Vaginal Bleeding While Pregnant
Published (updated: ).
Vaginal bleeding during pregnancy is any discharge of blood from the vagina. It can happen any time from conception (when the egg is fertilized) to the end of pregnancy.
Some women have vaginal bleeding during their first 20 weeks of pregnancy. Spotting is when the patient notices a few drops of blood every now and then on their underwear. It is not enough to cover a panty liner.

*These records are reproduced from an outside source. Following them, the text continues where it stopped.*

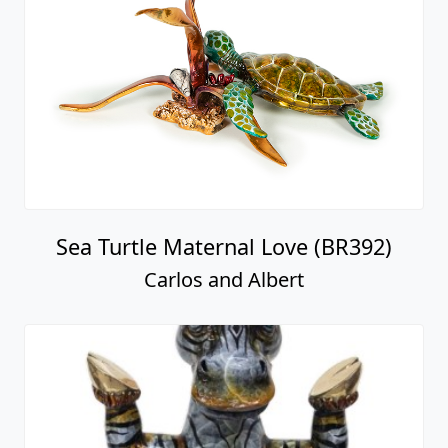
Sea Turtle Maternal Love (BR392)
Carlos and Albert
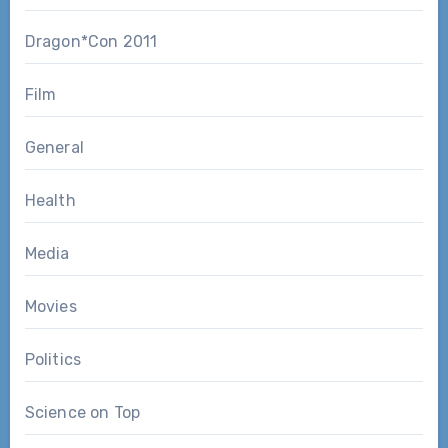
Dragon*Con 2011
Film
General
Health
Media
Movies
Politics
Science on Top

Bleeding is a heavier flow of blood. With bleeding, the patient will need a liner or pad to keep the blood from soaking their clothes. Some spotting is normal very early in pregnancy. If the patient has had an ultrasound that confirms a normal pregnancy, the patient should report the finding to their obstetrician the first day where spotting is seen.
Spotting can be a sign of a pregnancy where the fertilized egg develops outside the uterus (ectopic pregnancy). An untreated ectopic pregnancy can be life-threatening for the patient.
It could just be the mucous plug
The presentation of the mucous plug also known as the ‘bloody show’ is an indication that labor is in progress and delivery may be imminent. Any other bleeding than the bloody show should be treated as a serious emergency.
Assessment and management of vaginal bleeding during pregnancy
Initial management of all patients should be guided by the primary survey. After the primary survey, a focused history and physical exam may reveal a history of pregnancy, spotting, and/or bleeding. While spotting is probably normal during pregnancy, frank bleeding is not. This could be an indication of 2 serious conditions that can affect the life of the mother or fetus:
- Abruptio placenta – This painful bleeding condition is caused by the placenta being ripped away from the uterine wall. The mother could easily bleed to death. The fetus is not getting any oxygen through the placenta that was torn from the uterine wall. A true emergency.
- Placenta previa – This painless bleeding is primarily bad for the fetus. The placenta has torn, usually due to it’s placement on the uterine wall and the force of contractions. A true emergency.
Bleeding can be managed by applying a pad to the vagina and applying direct pressure. This measure is intended to stop the flow of blood after the blood fills the birth canal. Treat for shock by administering oxygen, elevating the feet if possible, and preventing heat loss with a blanket. If the bleeding is more like spotting, a trauma pad or sanitary napkin can be placed at the entrance of the vagina. If pads are being used, the medics should keep a count of how many pads were used to estimate blood loss.